CA GRENOBLE (ch. com.), 10 novembre 2016
CERCLAB - DOCUMENT N° 6497
CA GRENOBLE (ch. com.), 10 novembre 2016 : RG n° 16/03660 et n° 16/03666
Publication : Jurica
Extrait : « Que s'agissant du ressort des cours d'appel de Chambéry, Grenoble, Lyon et Riom, l'article D. 442-3 du code de commerce attribue compétence au tribunal de commerce de Lyon pour en connaître ; Que ces dispositions d'ordre public s'appliquent à toute demande fondée sur l'article L. 442-6, y compris celles faites à titre subsidiaire ou reconventionnelle ;
Attendu que l'article 145 du code de procédure civile dispose que s'il existe un motif légitime de conserver ou d'établir avant tout procès la preuve de faits dont pourrait dépendre la solution d'un litige, les mesures d'instruction légalement admissibles peuvent être ordonnées à la demande de tout intéressé sur requête ou en référé ; Que le requérant dispose du choix de saisir le président du tribunal appelé à connaître du litige ou celui du tribunal du lieu de l'exécution de la mesure d'instruction ;
Que toutefois, ce dernier ne peut ordonner une telle mesure que dans les limites de la compétence de son tribunal ;
Attendu qu'en l'espèce, le tribunal de commerce de Grenoble, dans le ressort duquel la mesure d'investigation devait être exécutée, n'est pas compétent pour statuer sur un litige fondé sur l'article L. 442-6 du code de commerce de sorte que son président saisi sur requête ne l'était pas pour ordonner une mesure d'investigation en application de l'article 145 du code de procédure civile ».
AU NOM DU PEUPLE FRANÇAIS
COUR D’APPEL DE GRENOBLE
CHAMBRE COMMERCIALE
ARRÊT DU 10 NOVEMBRE 2016
ÉLÉMENTS D’IDENTIFICATION DE LA DÉCISION (N.B. : mention ne figurant pas sur l’original)
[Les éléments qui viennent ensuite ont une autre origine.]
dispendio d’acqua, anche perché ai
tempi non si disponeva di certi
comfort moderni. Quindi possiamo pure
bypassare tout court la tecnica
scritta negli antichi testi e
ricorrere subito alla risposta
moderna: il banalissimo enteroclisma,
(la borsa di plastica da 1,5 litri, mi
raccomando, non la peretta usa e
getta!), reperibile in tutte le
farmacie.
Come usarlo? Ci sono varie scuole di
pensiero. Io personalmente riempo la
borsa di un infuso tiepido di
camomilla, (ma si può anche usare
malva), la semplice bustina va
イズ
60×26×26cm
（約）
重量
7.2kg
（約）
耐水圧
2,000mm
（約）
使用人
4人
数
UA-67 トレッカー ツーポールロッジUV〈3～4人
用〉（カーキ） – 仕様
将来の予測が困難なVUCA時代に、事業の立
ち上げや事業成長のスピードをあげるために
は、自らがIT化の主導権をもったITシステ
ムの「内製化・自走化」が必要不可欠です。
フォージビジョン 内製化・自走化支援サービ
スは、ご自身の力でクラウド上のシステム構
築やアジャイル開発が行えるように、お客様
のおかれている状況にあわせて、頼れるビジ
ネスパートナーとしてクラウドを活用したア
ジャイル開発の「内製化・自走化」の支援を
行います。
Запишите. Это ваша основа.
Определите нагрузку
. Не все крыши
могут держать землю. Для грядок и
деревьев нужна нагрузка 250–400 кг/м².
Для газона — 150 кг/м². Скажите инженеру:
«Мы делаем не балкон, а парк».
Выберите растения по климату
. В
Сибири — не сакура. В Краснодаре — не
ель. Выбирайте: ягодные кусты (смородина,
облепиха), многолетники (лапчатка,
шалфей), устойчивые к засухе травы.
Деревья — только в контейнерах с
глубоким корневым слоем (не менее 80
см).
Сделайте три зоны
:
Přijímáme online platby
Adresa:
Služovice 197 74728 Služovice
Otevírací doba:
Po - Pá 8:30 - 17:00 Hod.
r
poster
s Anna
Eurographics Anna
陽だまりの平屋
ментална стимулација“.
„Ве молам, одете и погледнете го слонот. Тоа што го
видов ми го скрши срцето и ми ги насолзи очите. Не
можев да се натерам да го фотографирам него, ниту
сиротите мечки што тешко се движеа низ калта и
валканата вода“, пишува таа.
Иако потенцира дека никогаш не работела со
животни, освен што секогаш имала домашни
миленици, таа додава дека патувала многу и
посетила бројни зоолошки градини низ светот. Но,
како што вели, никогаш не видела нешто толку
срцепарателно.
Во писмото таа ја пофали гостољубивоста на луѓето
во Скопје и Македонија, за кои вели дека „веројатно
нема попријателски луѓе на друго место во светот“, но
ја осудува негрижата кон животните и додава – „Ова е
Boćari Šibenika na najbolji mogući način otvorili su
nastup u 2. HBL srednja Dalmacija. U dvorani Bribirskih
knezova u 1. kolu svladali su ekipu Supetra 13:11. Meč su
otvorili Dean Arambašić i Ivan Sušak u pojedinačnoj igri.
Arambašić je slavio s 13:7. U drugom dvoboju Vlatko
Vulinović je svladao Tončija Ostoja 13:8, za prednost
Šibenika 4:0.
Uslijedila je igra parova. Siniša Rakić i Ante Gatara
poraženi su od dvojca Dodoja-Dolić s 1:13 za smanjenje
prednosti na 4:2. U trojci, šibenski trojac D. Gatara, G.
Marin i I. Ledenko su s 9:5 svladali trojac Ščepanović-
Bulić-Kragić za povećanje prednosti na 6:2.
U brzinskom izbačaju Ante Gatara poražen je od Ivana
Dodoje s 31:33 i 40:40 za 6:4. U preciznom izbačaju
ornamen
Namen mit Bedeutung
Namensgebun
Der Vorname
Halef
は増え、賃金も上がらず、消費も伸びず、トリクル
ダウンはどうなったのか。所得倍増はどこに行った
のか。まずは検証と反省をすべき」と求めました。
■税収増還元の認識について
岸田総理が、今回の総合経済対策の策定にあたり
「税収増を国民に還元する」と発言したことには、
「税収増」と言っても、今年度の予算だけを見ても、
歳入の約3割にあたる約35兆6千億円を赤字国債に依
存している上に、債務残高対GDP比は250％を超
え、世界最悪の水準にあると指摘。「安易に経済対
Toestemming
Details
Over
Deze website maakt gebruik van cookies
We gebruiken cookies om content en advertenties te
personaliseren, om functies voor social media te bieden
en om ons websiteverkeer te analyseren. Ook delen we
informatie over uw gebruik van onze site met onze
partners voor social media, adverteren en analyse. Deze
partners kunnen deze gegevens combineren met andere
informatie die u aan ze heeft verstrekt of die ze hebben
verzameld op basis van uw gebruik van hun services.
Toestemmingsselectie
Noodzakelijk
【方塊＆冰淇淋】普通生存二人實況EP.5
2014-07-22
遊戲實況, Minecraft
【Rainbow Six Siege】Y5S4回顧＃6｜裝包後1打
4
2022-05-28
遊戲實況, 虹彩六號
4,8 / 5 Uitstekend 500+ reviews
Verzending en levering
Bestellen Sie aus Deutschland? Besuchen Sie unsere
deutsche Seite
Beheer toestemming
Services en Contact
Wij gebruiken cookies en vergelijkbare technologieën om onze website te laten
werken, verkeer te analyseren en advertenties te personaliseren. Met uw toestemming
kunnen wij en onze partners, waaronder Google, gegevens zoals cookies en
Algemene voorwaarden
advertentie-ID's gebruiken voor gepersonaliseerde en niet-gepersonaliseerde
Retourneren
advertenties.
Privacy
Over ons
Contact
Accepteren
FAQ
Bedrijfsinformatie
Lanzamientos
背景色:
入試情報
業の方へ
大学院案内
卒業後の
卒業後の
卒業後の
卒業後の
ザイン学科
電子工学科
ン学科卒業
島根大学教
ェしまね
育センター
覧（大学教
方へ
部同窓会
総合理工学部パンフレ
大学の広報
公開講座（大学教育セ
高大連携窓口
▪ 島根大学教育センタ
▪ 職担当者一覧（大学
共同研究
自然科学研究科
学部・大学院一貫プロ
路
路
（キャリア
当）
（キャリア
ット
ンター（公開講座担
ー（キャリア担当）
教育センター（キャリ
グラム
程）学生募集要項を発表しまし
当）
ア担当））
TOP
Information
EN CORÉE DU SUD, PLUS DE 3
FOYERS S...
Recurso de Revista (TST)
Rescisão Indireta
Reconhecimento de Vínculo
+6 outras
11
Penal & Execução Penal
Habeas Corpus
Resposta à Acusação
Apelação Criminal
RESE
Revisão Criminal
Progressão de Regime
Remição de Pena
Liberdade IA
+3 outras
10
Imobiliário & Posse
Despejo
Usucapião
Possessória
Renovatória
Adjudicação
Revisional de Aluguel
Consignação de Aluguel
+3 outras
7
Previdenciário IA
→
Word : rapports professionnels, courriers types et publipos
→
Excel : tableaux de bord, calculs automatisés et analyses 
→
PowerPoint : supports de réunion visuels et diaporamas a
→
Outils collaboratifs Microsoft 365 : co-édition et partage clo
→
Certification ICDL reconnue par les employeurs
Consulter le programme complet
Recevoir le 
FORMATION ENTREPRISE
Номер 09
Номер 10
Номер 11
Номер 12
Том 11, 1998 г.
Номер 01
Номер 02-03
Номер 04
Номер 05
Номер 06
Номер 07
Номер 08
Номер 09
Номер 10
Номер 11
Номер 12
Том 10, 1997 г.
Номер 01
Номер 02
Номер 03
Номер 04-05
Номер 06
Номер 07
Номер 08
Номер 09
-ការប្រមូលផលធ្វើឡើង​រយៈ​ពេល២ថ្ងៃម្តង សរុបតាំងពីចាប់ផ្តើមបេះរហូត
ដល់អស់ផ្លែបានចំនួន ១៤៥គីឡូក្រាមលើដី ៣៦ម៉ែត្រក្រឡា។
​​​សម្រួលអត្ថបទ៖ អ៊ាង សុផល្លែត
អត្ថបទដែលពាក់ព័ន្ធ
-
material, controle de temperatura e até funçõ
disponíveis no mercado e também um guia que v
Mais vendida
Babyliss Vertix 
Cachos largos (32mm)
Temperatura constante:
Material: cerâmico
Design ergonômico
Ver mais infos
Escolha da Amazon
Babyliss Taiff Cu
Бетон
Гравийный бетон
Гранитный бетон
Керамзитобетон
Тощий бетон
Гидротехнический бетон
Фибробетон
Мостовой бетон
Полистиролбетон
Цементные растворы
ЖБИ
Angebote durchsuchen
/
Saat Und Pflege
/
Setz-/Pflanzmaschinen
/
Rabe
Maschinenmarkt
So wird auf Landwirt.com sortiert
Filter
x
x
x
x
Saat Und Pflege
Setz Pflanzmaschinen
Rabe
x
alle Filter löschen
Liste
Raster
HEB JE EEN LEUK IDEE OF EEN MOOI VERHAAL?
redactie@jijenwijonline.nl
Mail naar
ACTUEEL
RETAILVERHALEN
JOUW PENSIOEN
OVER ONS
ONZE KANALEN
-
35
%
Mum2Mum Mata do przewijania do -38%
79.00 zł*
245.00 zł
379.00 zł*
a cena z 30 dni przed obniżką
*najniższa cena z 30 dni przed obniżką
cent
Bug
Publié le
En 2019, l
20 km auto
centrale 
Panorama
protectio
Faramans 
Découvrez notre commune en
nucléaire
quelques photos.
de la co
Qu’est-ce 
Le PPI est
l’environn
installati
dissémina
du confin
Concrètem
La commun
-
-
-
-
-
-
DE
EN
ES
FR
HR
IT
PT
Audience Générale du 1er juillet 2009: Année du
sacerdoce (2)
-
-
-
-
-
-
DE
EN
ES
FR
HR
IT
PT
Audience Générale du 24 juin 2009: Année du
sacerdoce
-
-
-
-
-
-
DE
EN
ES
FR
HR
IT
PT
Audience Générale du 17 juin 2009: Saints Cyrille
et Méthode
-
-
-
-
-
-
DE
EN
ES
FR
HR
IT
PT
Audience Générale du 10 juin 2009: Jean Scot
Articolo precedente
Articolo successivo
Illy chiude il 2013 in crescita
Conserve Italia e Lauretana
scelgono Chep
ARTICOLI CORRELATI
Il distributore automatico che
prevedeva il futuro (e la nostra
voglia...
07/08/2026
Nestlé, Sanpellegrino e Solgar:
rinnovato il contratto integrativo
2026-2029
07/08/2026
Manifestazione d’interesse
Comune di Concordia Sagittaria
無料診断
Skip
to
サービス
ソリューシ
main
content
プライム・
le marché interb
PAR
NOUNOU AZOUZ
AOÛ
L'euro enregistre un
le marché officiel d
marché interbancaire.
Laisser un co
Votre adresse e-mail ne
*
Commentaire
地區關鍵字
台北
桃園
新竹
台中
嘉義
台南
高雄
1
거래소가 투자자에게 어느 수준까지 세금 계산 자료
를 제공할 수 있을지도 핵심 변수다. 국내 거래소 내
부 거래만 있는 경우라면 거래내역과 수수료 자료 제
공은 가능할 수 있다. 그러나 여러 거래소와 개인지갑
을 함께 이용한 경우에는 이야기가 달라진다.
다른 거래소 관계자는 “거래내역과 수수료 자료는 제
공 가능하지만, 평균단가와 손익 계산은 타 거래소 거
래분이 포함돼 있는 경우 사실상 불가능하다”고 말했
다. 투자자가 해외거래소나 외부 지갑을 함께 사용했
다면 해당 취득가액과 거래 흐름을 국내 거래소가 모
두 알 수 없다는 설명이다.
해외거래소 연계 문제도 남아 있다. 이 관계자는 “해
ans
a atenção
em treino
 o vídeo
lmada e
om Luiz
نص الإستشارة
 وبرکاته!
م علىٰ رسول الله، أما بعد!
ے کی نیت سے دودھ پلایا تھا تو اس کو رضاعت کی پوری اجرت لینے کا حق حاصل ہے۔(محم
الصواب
R.G. n° 16/03660 et n° 16/03666. Appel d'une ordonnance (R.G. n° 2016R531) rendue par le Tribunal de Commerce de GRENOBLE en date du 19 juillet 2016, suivant déclaration d'appel du 21 juillet 2016 et assignations à jour fixe des 26 ou 31 août 2016.
APPELANTE :
Société DISTRIBUTION CASINO FRANCE
agissant poursuites et diligences de son représentant légal en exercice domicilié en cette qualité audit siège, Représentée par Maître G. de la SELARL LEXAVOUE GRENOBLE, avocat au barreau de GRENOBLE, postulant, et par Maître S., avocat au barreau de LYON, plaidant
INTIMÉES :
Société IF INVESTISSEMENTS
agissant poursuites et diligences de son représentant légal en exercice domicilié en cette qualité audit siège, Représentée par Maître Ladjel G., avocat au barreau de GRENOBLE, postulant, et par Maître G., avocat au barreau de LYON, plaidant
SCP M.
huissiers de justice associés, prise en la personne de son représentant légal demeurant en cette qualité audit siège, Représentée par Maître Christine G., avocat au barreau de GRENOBLE, postulant, et par Maître Jean-Luc P. de la SELARL P. & ASSOCIES, avocat au barreau de LYON, substitué par Maître G., avocat au barreau de LYON, plaidant
SARL SEBSO
représentée par son gérant en exercice domicilié en cette qualité audit siège, Représentée par Maître Diego S. de la SELARL EUROPA AVOCATS, avocat au barreau de GRENOBLE, postulant, et par Maître Bertrand C. de la SELARL B. - C. & ASSOCIÉS, avocat au barreau de LILLE, plaidant
COMPOSITION DE LA COUR : LORS DES DÉBATS ET DU DÉLIBÉRÉ : Madame Dominique ROLIN, Président de Chambre, Madame Fabienne PAGES, Conseiller, Madame Anne-Marie ESPARBÈS, Conseiller, Assistées lors des débats de Magalie COSNARD, Greffier.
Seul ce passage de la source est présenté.